Notice history

Operational

Feb 2025

Resolved
February 25, 2025 at 3:02 PM
Resolved
February 25, 2025 at 3:02 PM
The majority of nodes have been physically reseated. Only a handful of these remain and will be dealt with as their jobs clear. Closing this incident.
Identified
February 20, 2025 at 4:15 PM
Identified
February 20, 2025 at 4:15 PM
Approximately 100 compute nodes in row 7c (holy7cxxxxx) came back up at the wrong clock speed. This is a known issue with some older nodes that can occur after power dip or loss. These nodes will need to be physically reset in the chassis to clear this issue.
Jobs are running on these nodes so they will need to be drained of jobs before we can do this. As such we are marking the cluster partially degraded.
However, please note that this is a fraction of the total nodes and should not impact the average user.
This affects some specific owned partitions:
doshi-velez - 2 of 2 nodes
shakhnovich 2 of 3 nodes
blackhole/blackhole_priority - some % nodes
hernquist - some % nodes
pehlevan - some % nodes
seas_compute - some % nodes
tambe - some % nodes
shared - some % nodes

Resolved
February 20, 2025 at 2:42 PM
Resolved
February 20, 2025 at 2:42 PM
Affected nodes have been restored. Jobs on the nodes that went down will automatically requeue.
Identified
February 20, 2025 at 2:08 PM
Identified
February 20, 2025 at 2:08 PM
Due to a power glitch at MGHPCC some nodes are down. We are working to restore. You may have noticed some jobs re-queued overnight.

Resolved
February 14, 2025 at 4:30 PM
Resolved
February 14, 2025 at 4:30 PM
An emergency patch of the scheduler has resolved the Multiple Partition issue
Investigating
February 13, 2025 at 5:57 PM
Investigating
February 13, 2025 at 5:57 PM
Since mid-January we've been seeing some strange issues with the scheduler which caused periodic stalls or unresponsiveness in the scheduler. We had hoped that the Slurm upgrade to 24.11.1 would resolve those issues due to various architecture changes in the communications backend. Unfortunately they did not; we have since opened an issue with SchedMD (our service vendor for the scheduler). This has since spiraled into finding several other issues with the scheduler which we are working to remediate. Below is a status report regarding these issues:

1. High Agent Load Stall (RESOLVED): This was reported in https://support.schedmd.com/show_bug.cgi?id=21975 The scheduler would stall due to being oversaturated with blocking requests. This turned out to be due to a new Slurm feature called stepmgr which we had enabled to handle jobs with many steps. Unfortunately this feature also increased the load on the scheduler for array jobs exiting at the same time which caused the stall. Since we tend not to have many users that use many steps we opted to disable the stepmgr function. This resolved the High Agent Load issue. Users that have many steps in their job may still turn on the stepmgr for their specific job by adding #SBATCH --stepmgr (https://slurm.schedmd.com/sbatch.html#OPT_stepmgr)

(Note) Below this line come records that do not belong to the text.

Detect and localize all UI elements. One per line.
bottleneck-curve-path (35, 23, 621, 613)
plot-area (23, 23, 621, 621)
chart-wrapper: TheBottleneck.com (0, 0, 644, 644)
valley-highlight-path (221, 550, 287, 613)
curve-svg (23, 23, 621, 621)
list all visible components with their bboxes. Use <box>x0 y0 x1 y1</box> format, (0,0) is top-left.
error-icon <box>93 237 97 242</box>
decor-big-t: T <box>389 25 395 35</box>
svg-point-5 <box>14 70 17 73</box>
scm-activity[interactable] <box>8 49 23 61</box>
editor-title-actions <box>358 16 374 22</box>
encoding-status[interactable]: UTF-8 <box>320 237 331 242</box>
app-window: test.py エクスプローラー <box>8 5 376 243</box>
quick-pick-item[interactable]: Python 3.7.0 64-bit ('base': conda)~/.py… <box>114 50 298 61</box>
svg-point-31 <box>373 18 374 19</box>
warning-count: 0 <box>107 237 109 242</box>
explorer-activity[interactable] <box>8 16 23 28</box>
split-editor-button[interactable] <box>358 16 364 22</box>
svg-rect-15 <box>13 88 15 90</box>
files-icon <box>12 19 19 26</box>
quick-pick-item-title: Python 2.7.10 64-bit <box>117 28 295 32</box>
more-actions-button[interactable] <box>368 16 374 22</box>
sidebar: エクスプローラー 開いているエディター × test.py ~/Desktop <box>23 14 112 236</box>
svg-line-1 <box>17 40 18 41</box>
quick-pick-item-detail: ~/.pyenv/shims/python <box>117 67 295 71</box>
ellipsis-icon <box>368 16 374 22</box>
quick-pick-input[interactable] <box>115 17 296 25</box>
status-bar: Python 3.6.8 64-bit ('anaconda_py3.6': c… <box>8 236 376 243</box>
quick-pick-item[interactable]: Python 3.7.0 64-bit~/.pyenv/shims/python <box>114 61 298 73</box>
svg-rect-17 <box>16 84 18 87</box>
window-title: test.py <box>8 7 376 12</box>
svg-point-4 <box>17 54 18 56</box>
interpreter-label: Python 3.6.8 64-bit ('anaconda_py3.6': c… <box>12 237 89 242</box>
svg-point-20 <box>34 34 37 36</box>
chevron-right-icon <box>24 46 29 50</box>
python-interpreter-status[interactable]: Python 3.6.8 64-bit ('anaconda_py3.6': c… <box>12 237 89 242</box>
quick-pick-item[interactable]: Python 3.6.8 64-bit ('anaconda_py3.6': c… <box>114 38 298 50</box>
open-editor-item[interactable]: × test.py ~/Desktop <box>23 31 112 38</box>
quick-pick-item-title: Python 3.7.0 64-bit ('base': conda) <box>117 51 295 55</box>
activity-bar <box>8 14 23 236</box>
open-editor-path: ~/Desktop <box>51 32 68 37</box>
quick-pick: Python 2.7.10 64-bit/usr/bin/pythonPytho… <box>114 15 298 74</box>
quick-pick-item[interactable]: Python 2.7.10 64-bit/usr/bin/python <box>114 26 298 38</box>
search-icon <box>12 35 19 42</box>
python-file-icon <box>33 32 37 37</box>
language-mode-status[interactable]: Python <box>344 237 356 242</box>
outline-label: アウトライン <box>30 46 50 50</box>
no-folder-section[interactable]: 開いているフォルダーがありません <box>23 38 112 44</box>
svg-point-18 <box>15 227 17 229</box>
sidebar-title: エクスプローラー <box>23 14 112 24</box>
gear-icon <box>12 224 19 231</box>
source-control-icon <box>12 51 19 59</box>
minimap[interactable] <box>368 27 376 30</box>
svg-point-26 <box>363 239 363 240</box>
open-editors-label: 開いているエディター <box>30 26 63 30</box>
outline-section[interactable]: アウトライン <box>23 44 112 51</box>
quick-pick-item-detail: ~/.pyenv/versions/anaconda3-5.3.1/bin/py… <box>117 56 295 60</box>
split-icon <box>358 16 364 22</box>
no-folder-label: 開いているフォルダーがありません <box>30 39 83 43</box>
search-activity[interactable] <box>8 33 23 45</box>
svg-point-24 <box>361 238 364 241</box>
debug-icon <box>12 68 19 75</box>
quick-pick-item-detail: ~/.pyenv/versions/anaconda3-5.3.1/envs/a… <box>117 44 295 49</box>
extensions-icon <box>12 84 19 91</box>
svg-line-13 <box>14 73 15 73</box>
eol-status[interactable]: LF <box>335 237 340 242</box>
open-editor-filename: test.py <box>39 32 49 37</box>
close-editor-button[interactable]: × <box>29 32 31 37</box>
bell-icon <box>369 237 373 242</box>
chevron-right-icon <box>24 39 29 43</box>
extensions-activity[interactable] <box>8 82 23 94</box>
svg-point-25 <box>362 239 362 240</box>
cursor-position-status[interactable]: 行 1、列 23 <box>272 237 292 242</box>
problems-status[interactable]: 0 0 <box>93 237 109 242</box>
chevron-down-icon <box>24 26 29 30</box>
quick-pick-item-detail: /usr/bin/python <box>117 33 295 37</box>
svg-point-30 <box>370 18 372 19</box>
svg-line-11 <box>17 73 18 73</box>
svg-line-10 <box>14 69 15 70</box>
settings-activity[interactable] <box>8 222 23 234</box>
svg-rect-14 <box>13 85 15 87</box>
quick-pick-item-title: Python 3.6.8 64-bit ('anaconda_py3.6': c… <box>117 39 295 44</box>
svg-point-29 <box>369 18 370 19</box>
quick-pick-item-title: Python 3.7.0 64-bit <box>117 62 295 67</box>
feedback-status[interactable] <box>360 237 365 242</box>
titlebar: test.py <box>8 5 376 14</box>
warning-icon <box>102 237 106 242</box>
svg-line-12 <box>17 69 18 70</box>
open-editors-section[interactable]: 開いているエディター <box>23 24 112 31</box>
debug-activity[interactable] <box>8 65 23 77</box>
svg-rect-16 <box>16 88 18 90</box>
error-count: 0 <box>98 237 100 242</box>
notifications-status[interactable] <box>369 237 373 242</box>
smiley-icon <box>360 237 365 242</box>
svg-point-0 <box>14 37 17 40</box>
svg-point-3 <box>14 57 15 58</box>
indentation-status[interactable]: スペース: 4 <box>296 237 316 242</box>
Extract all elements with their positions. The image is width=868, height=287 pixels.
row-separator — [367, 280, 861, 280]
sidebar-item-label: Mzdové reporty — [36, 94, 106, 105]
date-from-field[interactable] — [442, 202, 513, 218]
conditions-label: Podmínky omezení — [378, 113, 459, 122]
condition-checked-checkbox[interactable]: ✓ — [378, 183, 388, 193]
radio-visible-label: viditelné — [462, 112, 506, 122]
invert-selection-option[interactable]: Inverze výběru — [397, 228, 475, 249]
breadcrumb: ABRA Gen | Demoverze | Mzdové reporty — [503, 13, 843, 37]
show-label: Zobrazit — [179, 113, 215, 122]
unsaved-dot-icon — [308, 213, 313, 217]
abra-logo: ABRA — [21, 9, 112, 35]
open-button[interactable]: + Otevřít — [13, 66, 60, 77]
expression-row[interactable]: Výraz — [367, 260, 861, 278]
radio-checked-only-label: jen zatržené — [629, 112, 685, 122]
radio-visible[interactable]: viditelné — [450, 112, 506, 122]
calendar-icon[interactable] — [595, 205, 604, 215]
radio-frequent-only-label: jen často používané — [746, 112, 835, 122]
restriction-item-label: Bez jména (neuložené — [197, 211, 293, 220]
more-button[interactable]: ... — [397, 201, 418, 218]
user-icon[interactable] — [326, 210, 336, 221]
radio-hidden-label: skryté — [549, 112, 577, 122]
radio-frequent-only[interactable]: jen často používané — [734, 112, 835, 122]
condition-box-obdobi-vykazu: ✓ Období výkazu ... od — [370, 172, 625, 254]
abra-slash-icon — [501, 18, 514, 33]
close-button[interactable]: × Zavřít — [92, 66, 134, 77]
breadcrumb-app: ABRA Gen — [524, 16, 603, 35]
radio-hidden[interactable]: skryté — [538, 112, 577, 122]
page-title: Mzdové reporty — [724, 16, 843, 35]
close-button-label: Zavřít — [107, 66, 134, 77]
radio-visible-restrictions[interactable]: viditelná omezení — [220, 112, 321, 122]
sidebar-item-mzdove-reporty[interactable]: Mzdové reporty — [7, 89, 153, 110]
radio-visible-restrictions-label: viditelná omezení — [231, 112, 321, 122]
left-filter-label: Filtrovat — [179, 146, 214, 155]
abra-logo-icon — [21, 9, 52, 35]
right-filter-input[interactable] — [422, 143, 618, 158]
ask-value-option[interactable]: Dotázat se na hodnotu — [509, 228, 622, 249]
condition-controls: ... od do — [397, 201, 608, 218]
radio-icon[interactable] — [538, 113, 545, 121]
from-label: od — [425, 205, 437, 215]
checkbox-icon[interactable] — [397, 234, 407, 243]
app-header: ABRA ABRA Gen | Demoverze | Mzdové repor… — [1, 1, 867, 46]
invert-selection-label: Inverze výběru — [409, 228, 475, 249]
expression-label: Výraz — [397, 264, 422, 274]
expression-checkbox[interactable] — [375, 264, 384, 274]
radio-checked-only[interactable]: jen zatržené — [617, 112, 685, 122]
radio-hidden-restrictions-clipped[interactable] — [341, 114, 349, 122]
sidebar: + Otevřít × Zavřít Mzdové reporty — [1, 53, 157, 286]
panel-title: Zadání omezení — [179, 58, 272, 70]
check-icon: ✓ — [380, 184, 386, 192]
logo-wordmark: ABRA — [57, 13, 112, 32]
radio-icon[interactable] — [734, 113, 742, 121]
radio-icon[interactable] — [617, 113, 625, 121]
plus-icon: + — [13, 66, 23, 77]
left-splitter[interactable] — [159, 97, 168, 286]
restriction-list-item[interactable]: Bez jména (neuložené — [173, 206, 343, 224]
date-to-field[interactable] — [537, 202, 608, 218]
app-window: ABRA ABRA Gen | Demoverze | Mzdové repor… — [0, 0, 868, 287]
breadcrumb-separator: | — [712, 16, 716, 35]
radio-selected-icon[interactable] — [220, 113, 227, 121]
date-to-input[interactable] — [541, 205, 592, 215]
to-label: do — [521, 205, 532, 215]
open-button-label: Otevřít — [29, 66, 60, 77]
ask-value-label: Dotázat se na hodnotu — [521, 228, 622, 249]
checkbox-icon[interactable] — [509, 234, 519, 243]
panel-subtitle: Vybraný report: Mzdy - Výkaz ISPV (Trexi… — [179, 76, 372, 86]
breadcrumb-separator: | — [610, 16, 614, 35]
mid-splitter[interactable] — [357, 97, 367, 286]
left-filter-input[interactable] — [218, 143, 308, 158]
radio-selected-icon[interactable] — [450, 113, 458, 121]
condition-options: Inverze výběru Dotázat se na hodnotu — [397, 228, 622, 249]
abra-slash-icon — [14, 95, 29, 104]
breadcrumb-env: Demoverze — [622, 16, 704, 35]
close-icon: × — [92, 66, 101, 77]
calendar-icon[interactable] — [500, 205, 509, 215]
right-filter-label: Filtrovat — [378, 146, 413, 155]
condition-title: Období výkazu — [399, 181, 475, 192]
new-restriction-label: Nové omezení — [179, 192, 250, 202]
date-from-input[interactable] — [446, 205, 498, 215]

2. Scheduler Thrashing (MONITORING): We discovered this while working on the previous bug and continued to work on it in the same bug report: https://support.schedmd.com/show_bug.cgi?id=21975 Under high load, the scheduler would get into a thrashing state where the scheduler would effectively go heads down and ignore incoming requests in order to focus on scheduling jobs. To users this would look like the scheduler was unresponsive as the scheduler was ignoring their requests to deal with higher priority traffic. To remediate this we increased the thread count for the scheduler and implemented a throttle to slow things down so that the scheduler could respond to all the requests with out impacting scheduler throughput. This is in place now and appears to have resolved the issue. We are continuing to monitor the scheduler to tune this throttle.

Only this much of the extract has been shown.